Appellants’ right to access claim appears to be predicated upon the assertion that the use of their personnel files during the depositions conducted in Lyons I somehow compromised the success of that suit. In order to maintain such a suit, Appellants must “demonstrate that a defendant caused ‘actual injury 5 ... i.e., took or was responsible for actions that ‘hindered [a plaintiffs] efforts to pursue a legal claim.’” Beckerman v. Susquehanna Twp. Police & Admin., 254 Fed.Appx. 149, 153 (3d Cir.2007) (citing Monsky v. Moraghan, 127 F.3d 243, 247 (2d Cir.1997) (citations omitted)). Since the underlying litigation was instituted by Lyons alone, he is the only individual who could possibly maintain a First Amendment right to access claim. However, his right to access claim fails because the First Amendment claim he asserted in Lyons I was dismissed for reasons unrelated to the testimony given by the Police Officers, meaning that the Appellees’ conduct did not in fact cause *163 him any harm. 10 Accordingly, the District Court appropriately dismissed the First Amendment right to access claims.
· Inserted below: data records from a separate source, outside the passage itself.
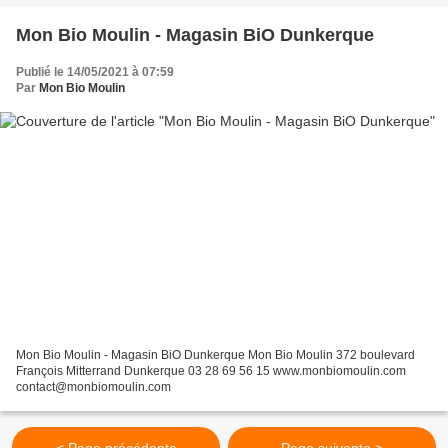
Mon Bio Moulin - Magasin BiO Dunkerque
Publié le 14/05/2021 à 07:59
Par
Mon Bio Moulin
Mon Bio Moulin - Magasin BiO Dunkerque Mon Bio Moulin 372 boulevard
François Mitterrand Dunkerque 03 28 69 56 15 www.monbiomoulin.com
contact@monbiomoulin.com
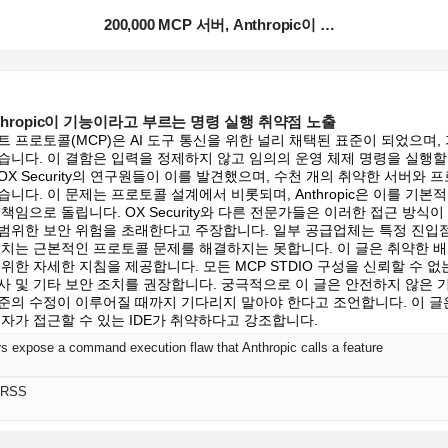
200,000 MCP 서버, Anthropic이 기능이...
 Anthropic이 기능이라고 부르는 명령 실행 취약점 노출
텍스트 프로토콜(MCP)은 AI 도구 통신을 위한 널리 채택된 표준이 되었으며, 
니다. 이 결함은 입력을 정제하지 않고 임의의 운영 체제 명령을 실행할 
X Security의 연구원들이 이를 발견했으며, 수천 개의 취약한 서버와
니다. 이 문제는 프로토콜 설계에서 비롯되며, Anthropic은 이를 기
책임으로 돌립니다. OX Security와 다른 전문가들은 이러한 접근 방식이
범위한 보안 위험을 초래한다고 주장합니다. 일부 공급업체는 특정 진입
패치는 근본적인 프로토콜 문제를 해결하지는 못합니다. 이 글은 취약한 배
위한 자세한 지침을 제공합니다. 모든 MCP STDIO 구성을 신뢰할 수 없
사 및 기타 보안 조치를 권장합니다. 궁극적으로 이 글은 안전하지 않은
준의 수정이 이루어질 때까지 기다리지 말아야 한다고 조언합니다. 이 글
자가 접근할 수 있는 IDE가 취약하다고 강조합니다.
 expose a command execution flaw that Anthropic calls a feature
 RSS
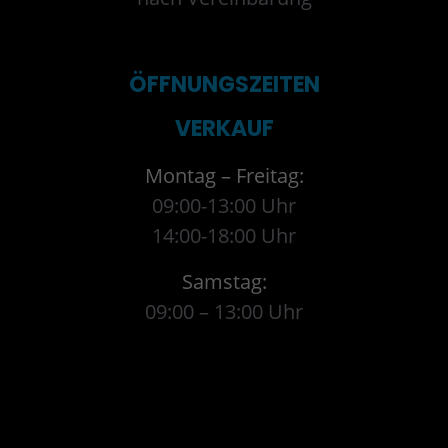
ÖFFNUNGSZEITEN
VERKAUF
Montag – Freitag:
09:00-13:00 Uhr
14:00-18:00 Uhr
Samstag:
09:00 – 13:00 Uhr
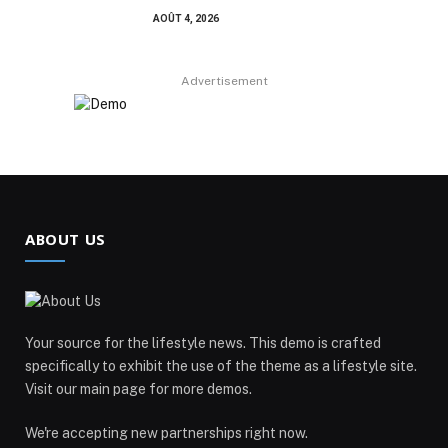
AOÛT 4, 2026
Advertisement
ABOUT US
Your source for the lifestyle news. This demo is crafted
specifically to exhibit the use of the theme as a lifestyle site.
Visit our main page for more demos.
We're accepting new partnerships right now.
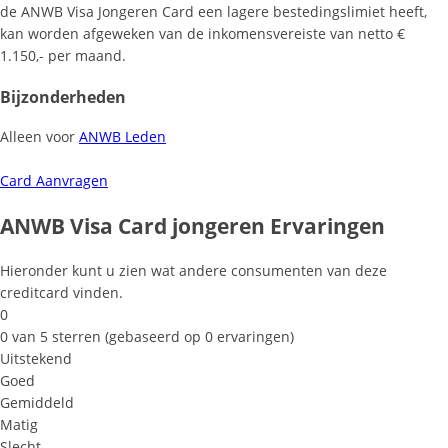
de ANWB Visa Jongeren Card een lagere bestedingslimiet heeft,
kan worden afgeweken van de inkomensvereiste van netto €
1.150,- per maand.
Bijzonderheden
Alleen voor
ANWB Leden
Card Aanvragen
ANWB Visa Card jongeren Ervaringen
Hieronder kunt u zien wat andere consumenten van deze
creditcard vinden.
0
0 van 5 sterren (gebaseerd op 0 ervaringen)
Uitstekend
Goed
Gemiddeld
Matig
Slecht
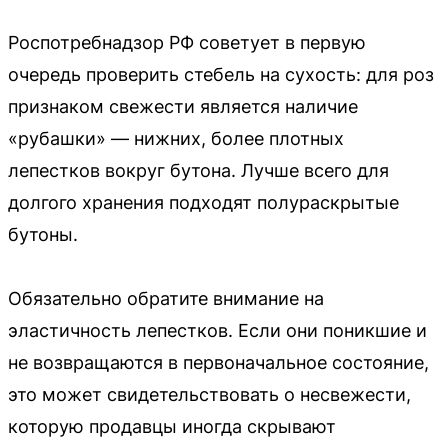
Роспотребнадзор РФ советует в первую
очередь проверить стебель на сухость: для роз
признаком свежести является наличие
«рубашки» — нижних, более плотных
лепестков вокруг бутона. Лучше всего для
долгого хранения подходят полураскрытые
бутоны.
Обязательно обратите внимание на
эластичность лепестков. Если они поникшие и
не возвращаются в первоначальное состояние,
это может свидетельствовать о несвежести,
которую продавцы иногда скрывают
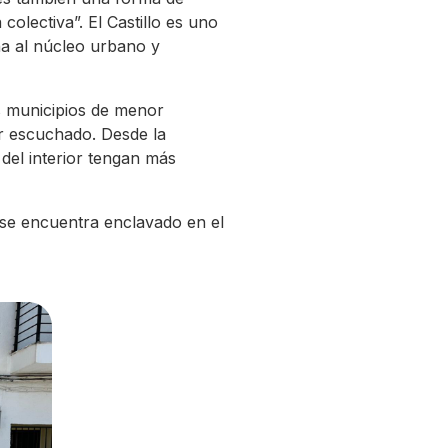
olectiva”. El Castillo es uno
na al núcleo urbano y
s municipios de menor
r escuchado. Desde la
del interior tengan más
o se encuentra enclavado en el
In relation to the right to petition claims, we note again that Lyons is the only individual who could possibly maintain such a claim since he is the only individual who petitioned the government prior to this suit. However, his right to petition claim seems to be based on the same premise as his right to access claim; to wit, that Appellees’ conduct compromised the testimony he would have elicited from the Police Officers, thereby preventing him from maintaining his First Amendment retaliation claim in Lyons I. Since we view these claims as indistinguishable, see Woodford v. Ngo, 548 U.S. 81, 122, 126 S.Ct. 2378, 165 L.Ed.2d 368 (2006) (“the right of access to the courts is an aspect of the First Amendment right to petition the Government for redress of grievances”), we shall deny Lyons’ right to petition claim for the reasons stated in our discussion of his right to access claim.